Despite the economic crisis resulting from the Covid-19 pandemic, banks in the UK remain in good shape to weather future challenges.
That’s the conclusion of the Bank of England in its latest bi-annual Financial Stability Report, which looks at risks to the financial sector and seeks to understand how financial institutions can deal with challenges.
In the report, the Bank concludes that banks remain in good shape, despite taking more risks in global markets and factors including soaring house prices and higher corporate debt levels.
The report says, “The FPC continues to judge that the banking sector remains resilient to outcomes for the economy that are much more severe than the Monetary Policy Committee’s central forecast.”
Despite significant risks in the financial sector, the Bank’s Financial Policy Committee (FPC) believes investors are taking even riskier positions in global markets.
They assessed that investment fund managers are taking on more risk, and their underwriting standards in some sectors were becoming more relaxed.

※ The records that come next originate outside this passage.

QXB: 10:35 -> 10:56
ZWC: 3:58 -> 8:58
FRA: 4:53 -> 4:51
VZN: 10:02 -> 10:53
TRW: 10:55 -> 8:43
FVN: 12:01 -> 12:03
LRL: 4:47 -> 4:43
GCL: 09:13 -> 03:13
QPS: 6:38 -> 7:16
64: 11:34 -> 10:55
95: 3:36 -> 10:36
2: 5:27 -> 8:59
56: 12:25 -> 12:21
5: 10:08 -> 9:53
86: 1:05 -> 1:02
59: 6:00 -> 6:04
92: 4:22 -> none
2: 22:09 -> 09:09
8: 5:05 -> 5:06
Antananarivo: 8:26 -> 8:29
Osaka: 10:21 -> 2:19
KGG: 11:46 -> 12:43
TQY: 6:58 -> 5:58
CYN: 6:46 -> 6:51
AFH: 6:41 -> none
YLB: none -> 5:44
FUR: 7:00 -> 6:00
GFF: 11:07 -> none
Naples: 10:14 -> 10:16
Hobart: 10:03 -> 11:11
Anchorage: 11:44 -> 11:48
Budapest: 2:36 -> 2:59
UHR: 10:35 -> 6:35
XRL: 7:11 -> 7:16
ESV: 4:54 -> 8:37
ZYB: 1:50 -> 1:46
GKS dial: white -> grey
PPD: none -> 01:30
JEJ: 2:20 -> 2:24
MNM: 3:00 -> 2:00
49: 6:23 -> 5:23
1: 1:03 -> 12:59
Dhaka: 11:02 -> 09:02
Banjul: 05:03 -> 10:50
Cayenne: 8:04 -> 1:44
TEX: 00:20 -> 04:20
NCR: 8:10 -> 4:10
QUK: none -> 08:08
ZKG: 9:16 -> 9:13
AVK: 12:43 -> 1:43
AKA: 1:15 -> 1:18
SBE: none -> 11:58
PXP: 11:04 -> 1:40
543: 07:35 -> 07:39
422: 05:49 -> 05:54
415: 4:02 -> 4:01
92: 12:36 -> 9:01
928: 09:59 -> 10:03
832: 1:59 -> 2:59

This approach to risk could lead to investors suffering some significant losses during a future market correction.
The report continued, “Risky asset prices have continued to increase, and in some markets asset valuations appear elevated relative to historical norms. This partly reflects the improved economic outlook, but may also reflect a ‘search for yield’ in a low interest rate environment, and higher risk-taking.”
Also within the report, the Bank looks at rising cryptocurrency prices and the rising popularity of Special Acquisitions Companies (SPACs), both indicators of increased risk-taking in financial markets. The report authors wrote:
“Rapid appreciation of cryptoasset valuations and recent high levels of price volatility in these instruments could highlight potential pockets of exuberance.”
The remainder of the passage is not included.